Task description:
Below are entries; repeat exactly, and nothing else, the lines from the one holding "木更津駅（千葉県）周辺のShufoo!お知らせのチ" through the one holding "والتواجد الرقمي الموثوق.", inclusive. Leave the pictures out.

Stored data:
= = = = = = =
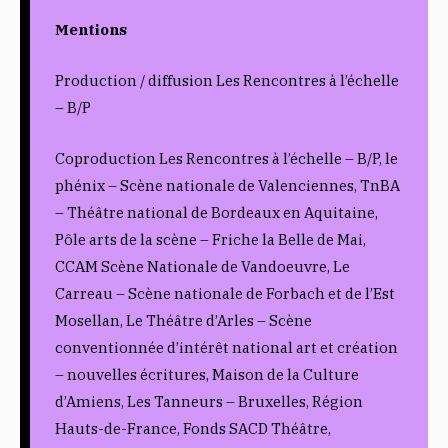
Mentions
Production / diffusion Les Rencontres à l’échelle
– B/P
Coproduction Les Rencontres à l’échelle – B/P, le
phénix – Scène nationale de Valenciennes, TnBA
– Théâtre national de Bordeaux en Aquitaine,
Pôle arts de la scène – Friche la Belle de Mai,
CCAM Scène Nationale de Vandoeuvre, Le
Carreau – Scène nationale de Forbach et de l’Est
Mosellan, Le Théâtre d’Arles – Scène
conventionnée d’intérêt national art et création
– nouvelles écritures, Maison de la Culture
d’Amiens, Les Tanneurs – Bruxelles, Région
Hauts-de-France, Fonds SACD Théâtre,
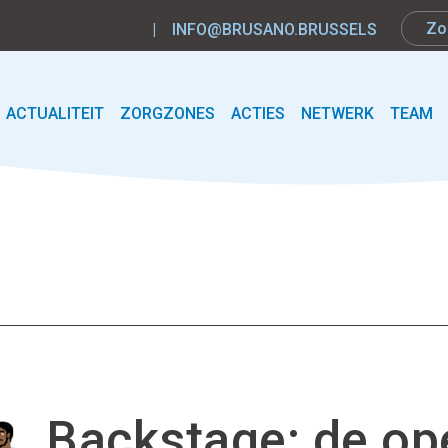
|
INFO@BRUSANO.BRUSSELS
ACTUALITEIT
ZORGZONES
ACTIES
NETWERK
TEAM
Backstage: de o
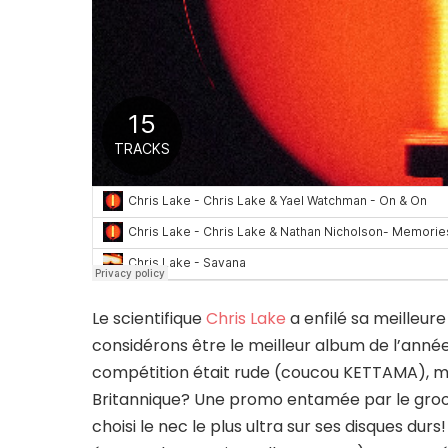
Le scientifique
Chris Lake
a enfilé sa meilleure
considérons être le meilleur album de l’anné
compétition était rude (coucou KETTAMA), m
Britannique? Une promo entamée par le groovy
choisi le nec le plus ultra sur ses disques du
= = = = = = =
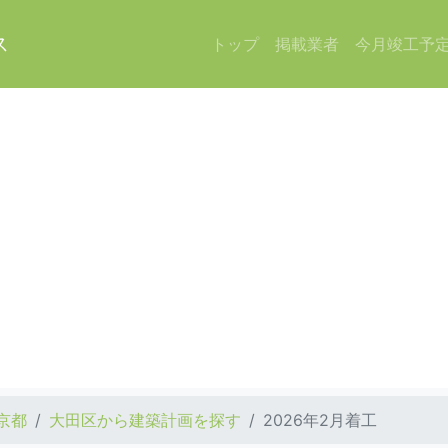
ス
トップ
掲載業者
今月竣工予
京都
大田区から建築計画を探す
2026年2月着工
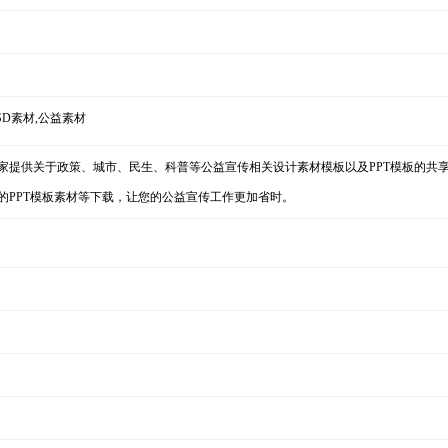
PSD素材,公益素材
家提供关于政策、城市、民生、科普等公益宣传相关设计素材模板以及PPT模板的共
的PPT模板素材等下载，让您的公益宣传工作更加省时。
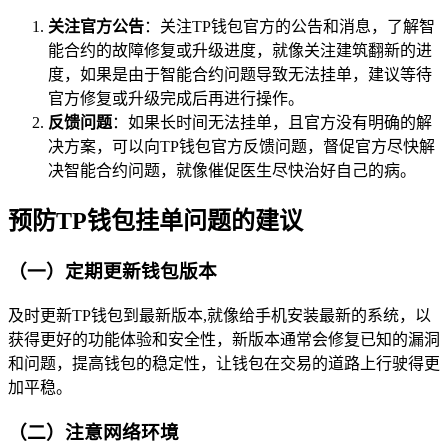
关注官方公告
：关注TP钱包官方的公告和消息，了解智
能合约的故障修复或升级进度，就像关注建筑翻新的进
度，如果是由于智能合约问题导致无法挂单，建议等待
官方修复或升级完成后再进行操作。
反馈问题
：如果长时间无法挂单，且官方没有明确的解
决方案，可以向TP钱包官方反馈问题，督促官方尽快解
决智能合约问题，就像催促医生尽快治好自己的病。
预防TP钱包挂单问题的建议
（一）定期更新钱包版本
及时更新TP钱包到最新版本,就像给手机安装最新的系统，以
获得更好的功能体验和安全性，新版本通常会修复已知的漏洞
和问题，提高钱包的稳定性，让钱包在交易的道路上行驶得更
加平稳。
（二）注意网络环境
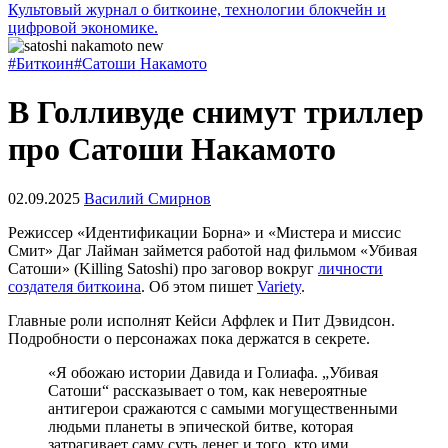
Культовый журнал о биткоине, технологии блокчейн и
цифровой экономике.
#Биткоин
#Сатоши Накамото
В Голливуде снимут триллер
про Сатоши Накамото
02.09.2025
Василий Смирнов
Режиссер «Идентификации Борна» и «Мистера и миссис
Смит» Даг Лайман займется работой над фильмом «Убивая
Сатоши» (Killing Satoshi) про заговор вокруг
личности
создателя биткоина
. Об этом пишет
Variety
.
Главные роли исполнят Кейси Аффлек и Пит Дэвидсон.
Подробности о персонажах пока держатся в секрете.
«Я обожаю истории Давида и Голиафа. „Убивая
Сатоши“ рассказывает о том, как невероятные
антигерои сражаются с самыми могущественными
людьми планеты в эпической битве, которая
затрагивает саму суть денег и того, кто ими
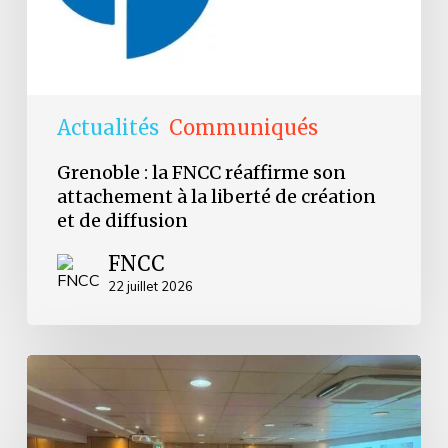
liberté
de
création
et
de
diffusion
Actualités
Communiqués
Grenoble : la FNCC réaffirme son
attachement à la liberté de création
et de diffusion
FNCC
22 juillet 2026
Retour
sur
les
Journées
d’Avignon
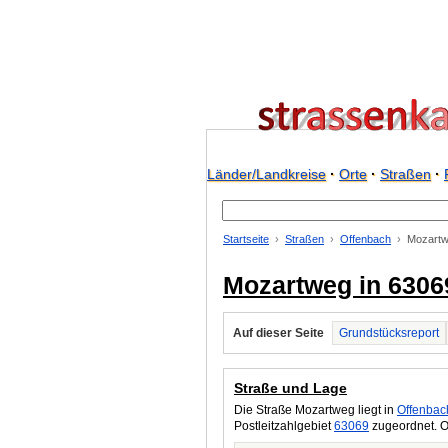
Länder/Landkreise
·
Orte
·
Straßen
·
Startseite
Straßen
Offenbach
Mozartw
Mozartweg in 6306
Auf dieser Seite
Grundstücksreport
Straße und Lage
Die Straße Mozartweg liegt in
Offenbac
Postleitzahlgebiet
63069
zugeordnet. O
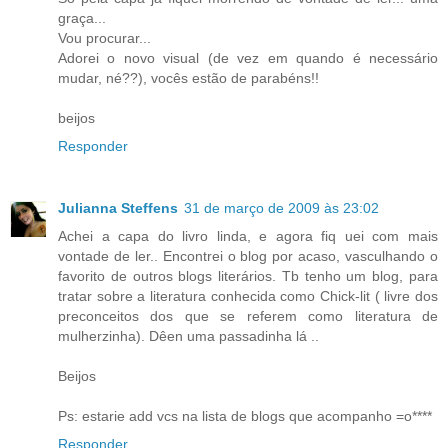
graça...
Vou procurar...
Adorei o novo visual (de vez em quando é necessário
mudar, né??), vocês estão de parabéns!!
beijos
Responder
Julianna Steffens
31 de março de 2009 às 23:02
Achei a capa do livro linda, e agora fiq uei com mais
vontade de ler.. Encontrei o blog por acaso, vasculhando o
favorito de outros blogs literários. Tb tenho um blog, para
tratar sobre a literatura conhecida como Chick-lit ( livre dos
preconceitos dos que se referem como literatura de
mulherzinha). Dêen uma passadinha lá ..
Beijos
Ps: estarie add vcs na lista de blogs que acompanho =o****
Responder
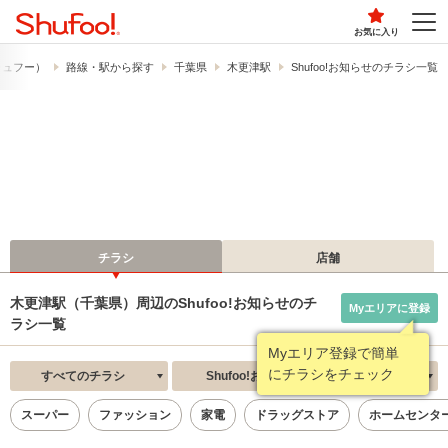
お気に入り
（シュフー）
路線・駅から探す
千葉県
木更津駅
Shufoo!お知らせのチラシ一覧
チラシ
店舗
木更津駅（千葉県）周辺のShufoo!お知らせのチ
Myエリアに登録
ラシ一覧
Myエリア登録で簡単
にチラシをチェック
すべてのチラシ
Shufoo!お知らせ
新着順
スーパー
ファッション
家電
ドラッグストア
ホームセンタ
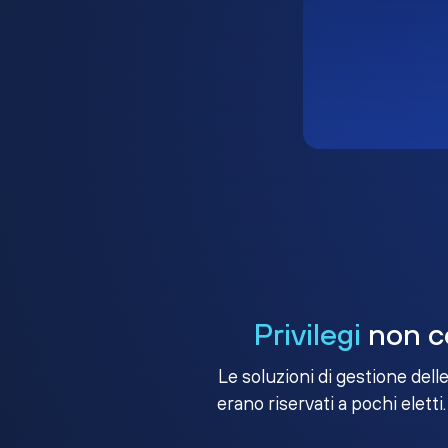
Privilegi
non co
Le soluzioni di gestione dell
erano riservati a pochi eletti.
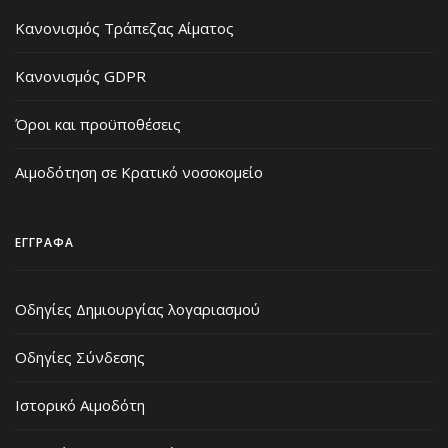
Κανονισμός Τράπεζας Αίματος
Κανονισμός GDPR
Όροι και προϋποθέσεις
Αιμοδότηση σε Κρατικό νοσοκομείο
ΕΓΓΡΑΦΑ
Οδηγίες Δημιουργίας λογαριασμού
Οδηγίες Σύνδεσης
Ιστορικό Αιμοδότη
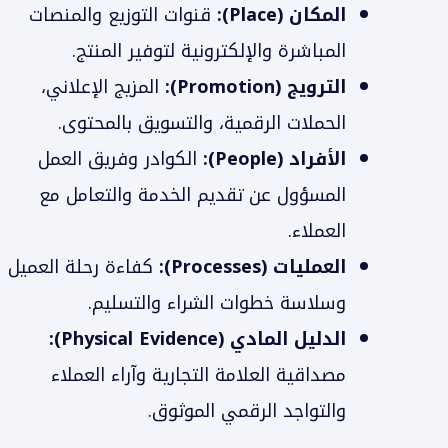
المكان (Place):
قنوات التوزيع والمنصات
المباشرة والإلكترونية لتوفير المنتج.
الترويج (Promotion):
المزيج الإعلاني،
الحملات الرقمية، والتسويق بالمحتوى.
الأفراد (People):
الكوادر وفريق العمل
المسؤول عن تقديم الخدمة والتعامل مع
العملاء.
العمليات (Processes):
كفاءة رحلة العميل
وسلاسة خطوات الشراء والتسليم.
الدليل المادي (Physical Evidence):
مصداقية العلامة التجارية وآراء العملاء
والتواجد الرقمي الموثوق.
= = = = = = =
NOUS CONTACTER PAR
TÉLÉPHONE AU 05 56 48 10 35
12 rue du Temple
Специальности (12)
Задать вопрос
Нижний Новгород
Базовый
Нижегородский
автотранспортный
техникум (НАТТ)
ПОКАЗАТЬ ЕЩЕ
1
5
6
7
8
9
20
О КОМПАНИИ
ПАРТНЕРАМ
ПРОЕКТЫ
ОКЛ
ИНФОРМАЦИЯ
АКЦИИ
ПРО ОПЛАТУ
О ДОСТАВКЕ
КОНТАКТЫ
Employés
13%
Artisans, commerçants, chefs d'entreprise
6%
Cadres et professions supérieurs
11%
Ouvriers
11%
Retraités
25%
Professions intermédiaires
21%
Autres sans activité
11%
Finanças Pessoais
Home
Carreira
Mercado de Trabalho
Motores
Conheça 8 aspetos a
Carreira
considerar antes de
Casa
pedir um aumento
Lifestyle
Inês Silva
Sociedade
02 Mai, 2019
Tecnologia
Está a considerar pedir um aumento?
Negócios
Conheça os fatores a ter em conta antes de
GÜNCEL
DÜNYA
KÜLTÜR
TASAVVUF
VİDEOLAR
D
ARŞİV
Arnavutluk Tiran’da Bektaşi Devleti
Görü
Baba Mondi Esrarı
= = = = = = =
Result:
木更津駅（千葉県）周辺のShufoo!お知らせのチ
Myエリアに登録
ラシ一覧
Myエリア登録で簡単
にチラシをチェック
すべてのチラシ
Shufoo!お知らせ
新着順
スーパー
ファッション
家電
ドラッグストア
ホームセンタ
Privilegi
non co
Le soluzioni di gestione dell
erano riservati a pochi eletti.
Κανονισμός Τράπεζας Αίματος
Κανονισμός GDPR
Όροι και προϋποθέσεις
Αιμοδότηση σε Κρατικό νοσοκομείο
ΕΓΓΡΑΦΑ
Οδηγίες Δημιουργίας λογαριασμού
Οδηγίες Σύνδεσης
Ιστορικό Αιμοδότη
المكان (Place):
قنوات التوزيع والمنصات
المباشرة والإلكترونية لتوفير المنتج.
الترويج (Promotion):
المزيج الإعلاني،
الحملات الرقمية، والتسويق بالمحتوى.
الأفراد (People):
الكوادر وفريق العمل
المسؤول عن تقديم الخدمة والتعامل مع
العملاء.
العمليات (Processes):
كفاءة رحلة العميل
وسلاسة خطوات الشراء والتسليم.
الدليل المادي (Physical Evidence):
مصداقية العلامة التجارية وآراء العملاء
والتواجد الرقمي الموثوق.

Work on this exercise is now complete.